Her retirement marks the end of one of the most consequential speakerships in United States history.
Rep. Pelosi gave a nod to her legislative accomplishments during her retirement speech, referencing the work she did under three presidents to stabilize the economy, expand health care, and tackle climate change.
She has embodied the workaday dedication to bettering our country and the lives of her constituents that every legislator should aspire to, even as she stood out as a once-in-a-generation political talent and changemaker.
Her retirement is expected to usher in the generational change in leadership that many Democrats have clamored for in recent years. But it’s important to remember that her ascendance to House leadership itself represented a massive generational change.
When she was elected House Minority Leader in 2003, it was seen as a coup for the left wing of the Democratic Party. She was the first woman of either party to hold the position, and her long-time support for same-sex marriage and other LGBTQ rights placed her outside the political mainstream of the mid-90s to early-00s.
In 2006 she cemented her place in history when she was elected to the speakership, becoming the first woman ever to hold that position. She has been the highest-ranking woman in our government until Sen. Kamala Harris was sworn in as Vice President last year.

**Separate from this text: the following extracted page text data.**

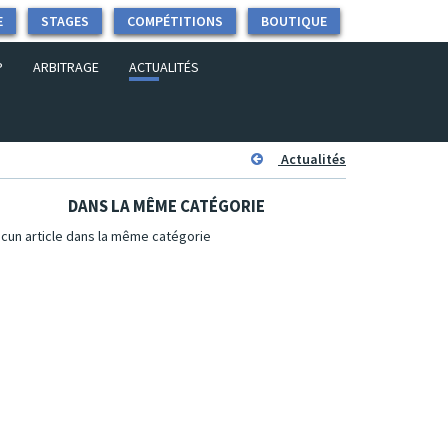
E
STAGES
COMPÉTITIONS
BOUTIQUE
P
ARBITRAGE
ACTUALITÉS
Actualités
DANS LA MÊME CATÉGORIE
cun article dans la même catégorie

During her retirement speech she referenced how far women had come during her tenure, noting that when she first entered Congress in 1987, there were 12 women in the House Democratic Caucus. According to the Center for American Women in Politics, there were only 23 women total in the House, and only two in the Senate.
Now, there are 90 Democratic women and 148 women of both parties in the House and Senate. Seventy-five percent of the Democratic caucus is made up of women, people of color and LGBTQ people. While we have a long way to go, we also acknowledge progress.
“I never dreamed I would go from homemaker to House Speaker,” she said as she signed off on 20 years of leadership. Now, because of her, girls and women can dream of a career in politics and leadership—and they are in record numbers.
Thank you Speaker Pelosi, for all you have done for the last 20 years, and all that you will do during the 118th Congress.